-------- Data extracts
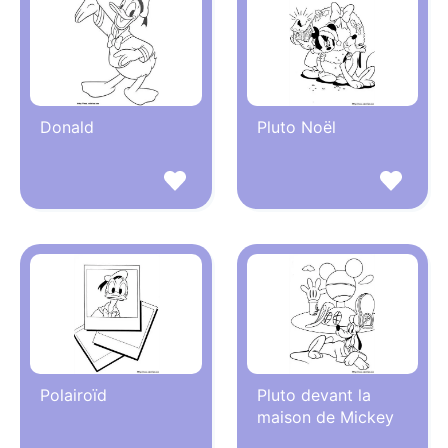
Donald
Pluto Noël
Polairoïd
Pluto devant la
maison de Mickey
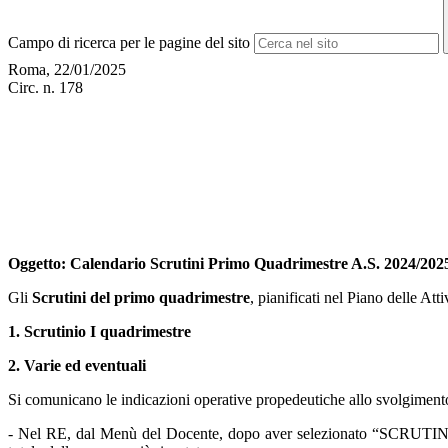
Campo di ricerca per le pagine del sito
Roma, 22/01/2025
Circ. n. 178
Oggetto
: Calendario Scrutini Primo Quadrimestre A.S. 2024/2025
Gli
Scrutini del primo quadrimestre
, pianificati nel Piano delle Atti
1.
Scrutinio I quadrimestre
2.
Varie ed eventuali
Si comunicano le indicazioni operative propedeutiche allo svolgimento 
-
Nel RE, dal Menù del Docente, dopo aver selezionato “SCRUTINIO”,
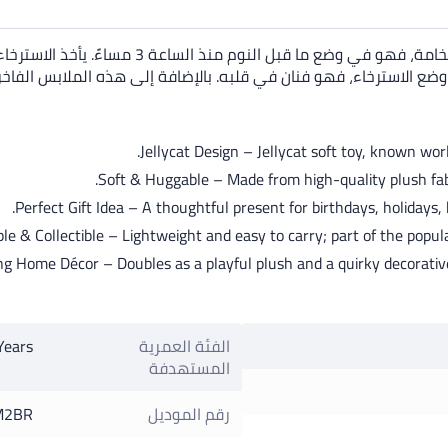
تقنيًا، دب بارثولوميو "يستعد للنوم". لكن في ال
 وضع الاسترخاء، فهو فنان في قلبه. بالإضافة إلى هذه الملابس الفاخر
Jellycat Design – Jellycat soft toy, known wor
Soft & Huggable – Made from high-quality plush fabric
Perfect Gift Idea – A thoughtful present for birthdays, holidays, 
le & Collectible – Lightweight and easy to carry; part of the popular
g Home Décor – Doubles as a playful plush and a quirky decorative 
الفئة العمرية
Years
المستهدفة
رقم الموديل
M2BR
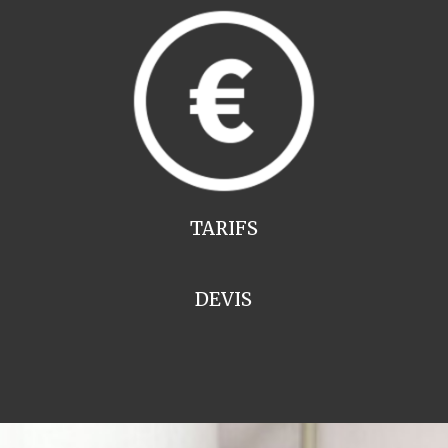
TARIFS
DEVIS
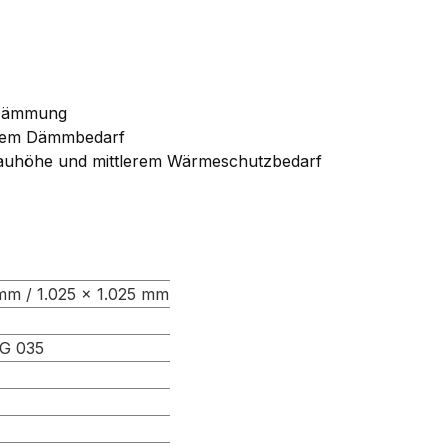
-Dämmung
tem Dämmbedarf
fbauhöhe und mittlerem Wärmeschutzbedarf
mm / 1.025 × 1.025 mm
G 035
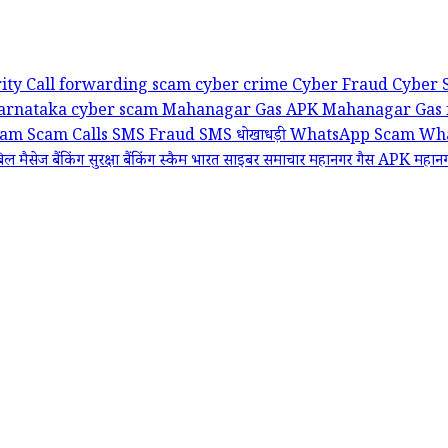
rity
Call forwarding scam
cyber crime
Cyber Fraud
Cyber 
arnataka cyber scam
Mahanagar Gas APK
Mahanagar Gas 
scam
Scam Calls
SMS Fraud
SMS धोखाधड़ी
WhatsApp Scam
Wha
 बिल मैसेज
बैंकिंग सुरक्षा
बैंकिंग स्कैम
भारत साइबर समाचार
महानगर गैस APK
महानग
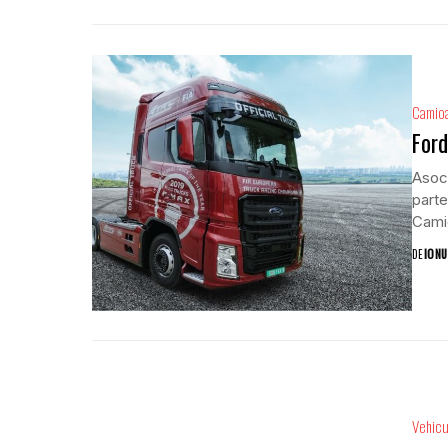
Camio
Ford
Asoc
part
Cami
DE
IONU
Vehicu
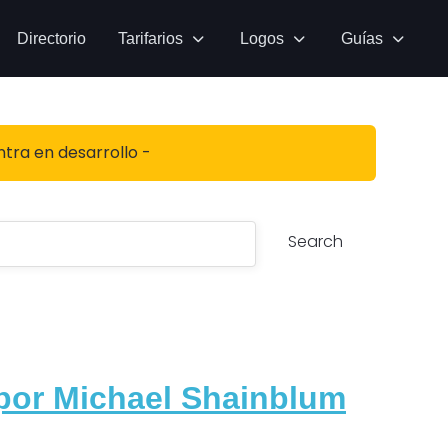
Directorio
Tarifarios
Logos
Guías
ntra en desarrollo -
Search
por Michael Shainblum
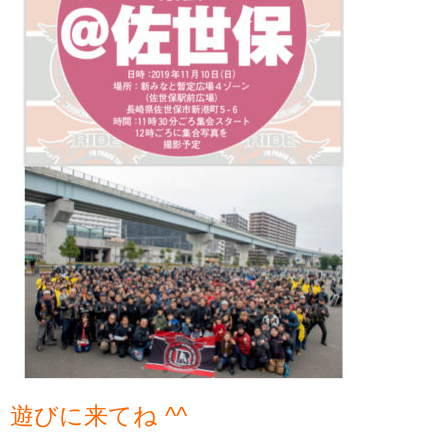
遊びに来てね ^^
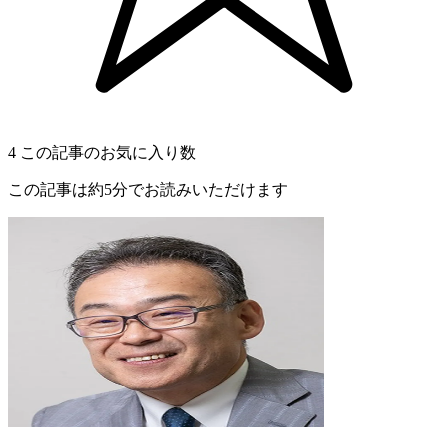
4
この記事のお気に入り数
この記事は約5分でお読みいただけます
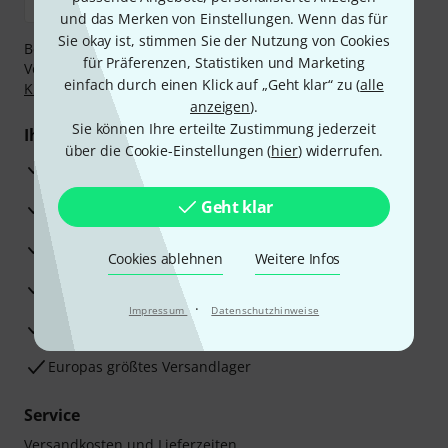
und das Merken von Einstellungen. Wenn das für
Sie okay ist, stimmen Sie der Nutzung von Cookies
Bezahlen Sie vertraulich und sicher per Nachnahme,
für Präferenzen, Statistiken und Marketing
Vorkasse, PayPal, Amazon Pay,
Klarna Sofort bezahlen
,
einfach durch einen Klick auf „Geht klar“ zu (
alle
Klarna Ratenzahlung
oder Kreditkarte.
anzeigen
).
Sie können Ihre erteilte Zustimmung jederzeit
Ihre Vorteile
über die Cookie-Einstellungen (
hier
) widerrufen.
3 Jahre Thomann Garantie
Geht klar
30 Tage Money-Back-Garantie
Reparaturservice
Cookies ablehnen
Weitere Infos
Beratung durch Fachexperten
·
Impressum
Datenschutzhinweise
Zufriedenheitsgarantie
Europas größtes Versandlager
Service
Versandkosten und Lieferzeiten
----------------
> **Work order**: Make an exact copy of every entry above, but keep the pictures out of it.

> **Solved problem**:
Donald
Pluto Noël
Polairoïd
Pluto devant la
maison de Mickey
Campo di ricerca per le pagine del sito
Roma, 22/01/2025
Circ. n. 178
Oggetto
: Calendario Scrutini Primo Quadrimestre A.S. 2024/2025
Gli
Scrutini del primo quadrimestre
, pianificati nel Piano delle Atti
1.
Scrutinio I quadrimestre
2.
Varie ed eventuali
Si comunicano le indicazioni operative propedeutiche allo svolgimento 
-
Nel RE, dal Menù del Docente, dopo aver selezionato “SCRUTINIO”,
تقنيًا، دب بارثولوميو "يستعد للنوم". لكن في ال
 وضع الاسترخاء، فهو فنان في قلبه. بالإضافة إلى هذه الملابس الفاخر
Jellycat Design – Jellycat soft toy, known wor
Soft & Huggable – Made from high-quality plush fabric
Perfect Gift Idea – A thoughtful present for birthdays, holidays, 
le & Collectible – Lightweight and easy to carry; part of the popular
g Home Décor – Doubles as a playful plush and a quirky decorative 
الفئة العمرية
Years
المستهدفة
رقم الموديل
M2BR
TARIFS
DEVIS
-Dämmung
tem Dämmbedarf
fbauhöhe und mittlerem Wärmeschutzbedarf
mm / 1.025 × 1.025 mm
G 035
rity
Call forwarding scam
cyber crime
Cyber Fraud
Cyber 
arnataka cyber scam
Mahanagar Gas APK
Mahanagar Gas 
scam
Scam Calls
SMS Fraud
SMS धोखाधड़ी
WhatsApp Scam
Wha
 बिल मैसेज
बैंकिंग सुरक्षा
बैंकिंग स्कैम
भारत साइबर समाचार
महानगर गैस APK
महानग
Camio
Ford
Asoc
part
Cami
DE
IONU
Vehicu
Directorio
Tarifarios
Logos
Guías
ntra en desarrollo -
Search
por Michael Shainblum
遊びに来てね ^^
4
この記事のお気に入り数
この記事は約5分でお読みいただけます
und das Merken von Einstellungen. Wenn das für
Sie okay ist, stimmen Sie der Nutzung von Cookies
Bezahlen Sie vertraulich und sicher per Nachnahme,
für Präferenzen, Statistiken und Marketing
Vorkasse, PayPal, Amazon Pay,
Klarna Sofort bezahlen
,
einfach durch einen Klick auf „Geht klar“ zu (
alle
Klarna Ratenzahlung
oder Kreditkarte.
anzeigen
).
Sie können Ihre erteilte Zustimmung jederzeit
Ihre Vorteile
über die Cookie-Einstellungen (
hier
) widerrufen.
3 Jahre Thomann Garantie
Geht klar
30 Tage Money-Back-Garantie
Reparaturservice
Cookies ablehnen
Weitere Infos
Beratung durch Fachexperten
·
Impressum
Datenschutzhinweise
Zufriedenheitsgarantie
Europas größtes Versandlager
Service
Versandkosten und Lieferzeiten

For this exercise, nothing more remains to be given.